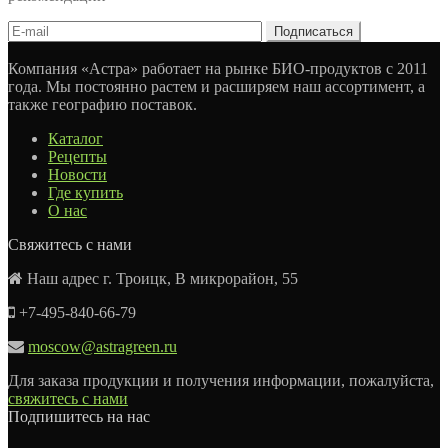
Компания «Астра» работает на рынке БИО-продуктов с 2011
года. Мы постоянно растем и расширяем наш ассортимент, а
также географию поставок.
Каталог
Рецепты
Новости
Где купить
О нас
Свяжитесь с нами
Наш адрес г. Троицк, В микрорайон, 55
+7-495-840-66-79
moscow@astragreen.ru
Для заказа продукции и получения информации, пожалуйста,
свяжитесь с нами
Подпишитесь на нас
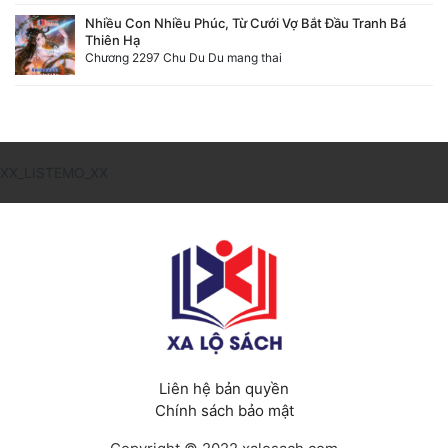
Nhiều Con Nhiều Phúc, Từ Cưới Vợ Bắt Đầu Tranh Bá
Thiên Hạ
Chương 2297 Chu Du Du mang thai
XX_LISTEMO_XX
Liên hệ bản quyền
Chính sách bảo mật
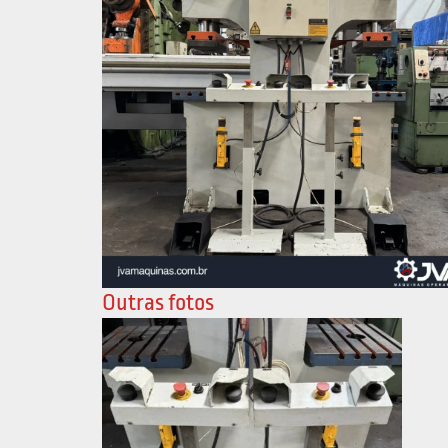
Outras fotos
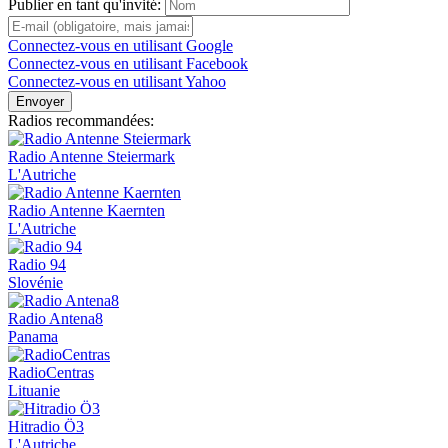
Publier en tant qu'invité:
Connectez-vous en utilisant Google
Connectez-vous en utilisant Facebook
Connectez-vous en utilisant Yahoo
Envoyer
Radios recommandées:
Radio Antenne Steiermark
L'Autriche
Radio Antenne Kaernten
L'Autriche
Radio 94
Slovénie
Radio Antena8
Panama
RadioCentras
Lituanie
Hitradio Ö3
L'Autriche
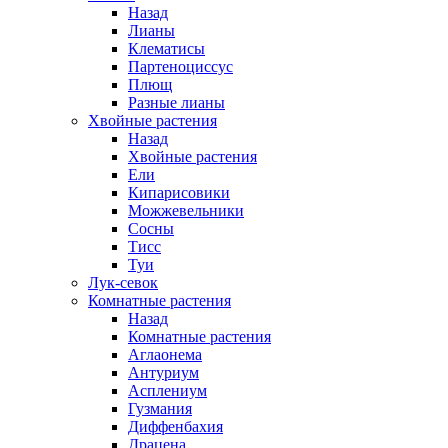
Назад
Лианы
Клематисы
Партеноциссус
Плющ
Разные лианы
Хвойные растения
Назад
Хвойные растения
Ели
Кипарисовики
Можжевельники
Сосны
Тисс
Туи
Лук-севок
Комнатные растения
Назад
Комнатные растения
Аглаонема
Антуриум
Асплениум
Гузмания
Диффенбахия
Драцена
----------------------------------------
- [WHAT TO DO] Could you retype every record above exactly, leaving the pictures out?

- [TASK RESPONSE]
Компания «Астра» работает на рынке БИО-продуктов с 2011
года. Мы постоянно растем и расширяем наш ассортимент, а
также географию поставок.
Каталог
Рецепты
Новости
Где купить
О нас
Свяжитесь с нами
Наш адрес г. Троицк, В микрорайон, 55
+7-495-840-66-79
moscow@astragreen.ru
Для заказа продукции и получения информации, пожалуйста,
свяжитесь с нами
Подпишитесь на нас
Nhiều Con Nhiều Phúc, Từ Cưới Vợ Bắt Đầu Tranh Bá
Thiên Hạ
Chương 2297 Chu Du Du mang thai
XX_LISTEMO_XX
Liên hệ bản quyền
Chính sách bảo mật
Outras fotos
Publier en tant qu'invité:
Connectez-vous en utilisant Google
Connectez-vous en utilisant Facebook
Connectez-vous en utilisant Yahoo
Envoyer
Radios recommandées:
Radio Antenne Steiermark
L'Autriche
Radio Antenne Kaernten
L'Autriche
Radio 94
Slovénie
Radio Antena8
Panama
RadioCentras
Lituanie
Hitradio Ö3
L'Autriche
Назад
Лианы
Клематисы
Партеноциссус
Плющ
Разные лианы
Хвойные растения
Назад
Хвойные растения
Ели
Кипарисовики
Можжевельники
Сосны
Тисс
Туи
Лук-севок
Комнатные растения
Назад
Комнатные растения
Аглаонема
Антуриум
Асплениум
Гузмания
Диффенбахия
Драцена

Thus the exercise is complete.